Why would people buy into digital JPEGs if they could just right-click and save? What utility do NFTs offer? Why are NFTs trusted? These are just some of the reasonable questions asked by newbies. Most projects often fail to deliver on their promises, and it’s well known by now that you’ll probably experience at least one rug pull in your NFT career.

The thing is, the foundational technology backing NFTs is trusted by millions of people. If you mint an NFT, your transaction will be recorded on the blockchain forever. There isn’t one single person on planet Earth that can go in and change the information of the transaction. 

At least, this is what we thought. I guess we were wrong.

On April 4, 2021, the anonymous whitehat hacker Monsieur Personne managed to mint a “second-edition” of Beeple’s $69.3 million record-breaking Everydays: The First 5,000 Days artwork. The thing is, he didn’t just right-click-save the JPEG and mint it under his name. Instead, he minted the second edition under Beeple’s wallet, then transferred it into his own.

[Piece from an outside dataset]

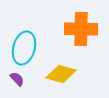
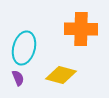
yellow diamond: moved 1 px down
purple semicircle: moved 1 px right, 1 px up; rotated 21 degrees clockwise
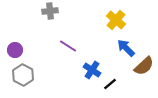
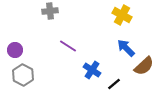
yellow cross: moved 6 px right, 5 px up; rotated 12 degrees counterclockwise
black line: moved 4 px right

How is this even possible? How can someone mint an NFT under someone else’s address?

This counterfeiting phenomenon—called sleepminting—could lead to massive repercussions for NFTs.

What is Sleepminting?

Sleepminting is the process of minting (or registering) NFTs to the crypto wallets of other artists, then transferring ownership back to yourself without the artist having a clue of what’s going on. 

It’s a form of fraud where a hacker deploys a custom-built contract without a crucial component of the standard ERC721 contract: a security check. Therefore, the hacker can move the token freely between wallets without signing off on the transaction. Hence the “sleep” in sleepminting.

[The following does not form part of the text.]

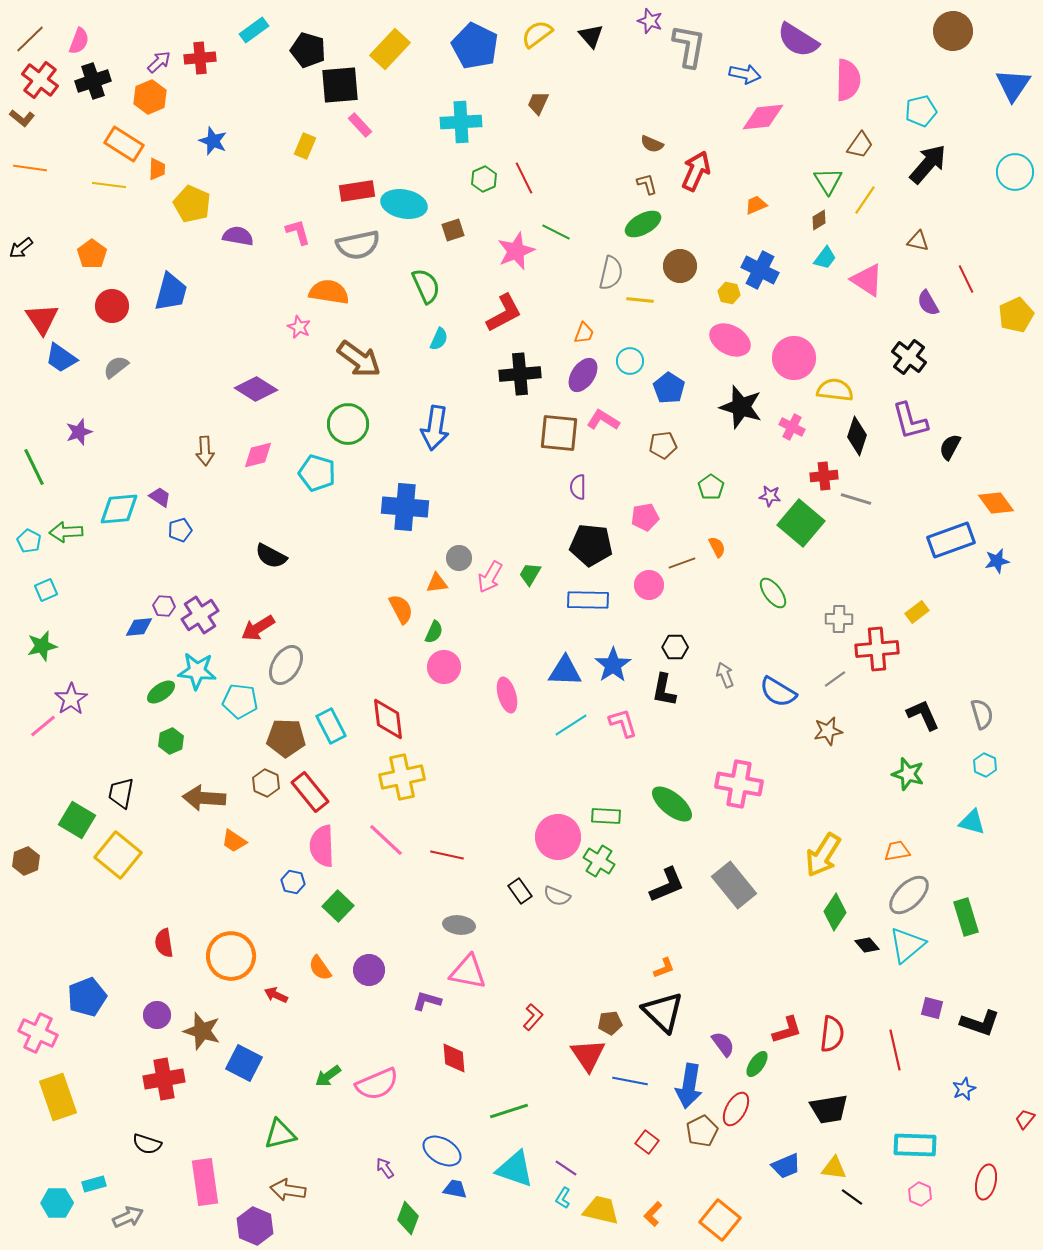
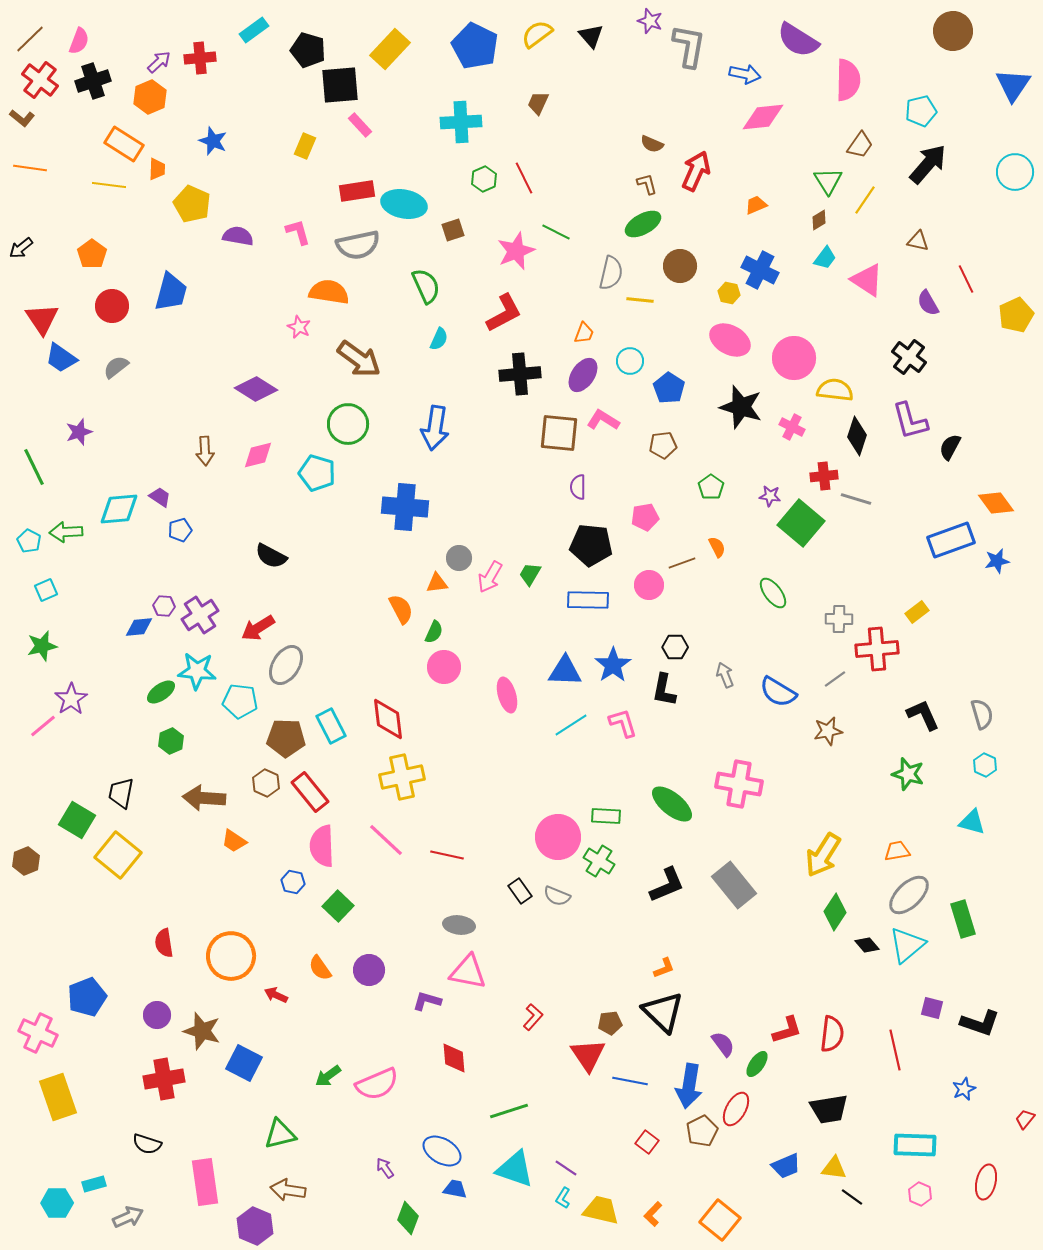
green rectangle at (966, 917): moved 3 px left, 2 px down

How does Sleepminting work?

Although you get the general idea of sleepminting, it’s much more complex than you may think. Even Kevin McCoy, the godfather of NFTs, took a crack at unlocking the knowledge behind the contract. And guess what he found? Nothing.

That’s right: The source code that built the contract is so complex to decompile and ultimately understand, that the function responsible for the sleepminting hack can’t be located.

But one thing we can decipher is how the concept of sleepminting works. Most often than not, this is how a standard ERC721 contract is written:

Standard ERC721 contract minting process
Smart contract → ERC721 token is sent to the minter’s ETH address → Minter receives the ERC721 token → ERC721 token is then minted

From here, the minter can send the ERC721 token to another wallet, or they can sell it on the marketplace. These transactions can only go through if there is a valid signature between both parties.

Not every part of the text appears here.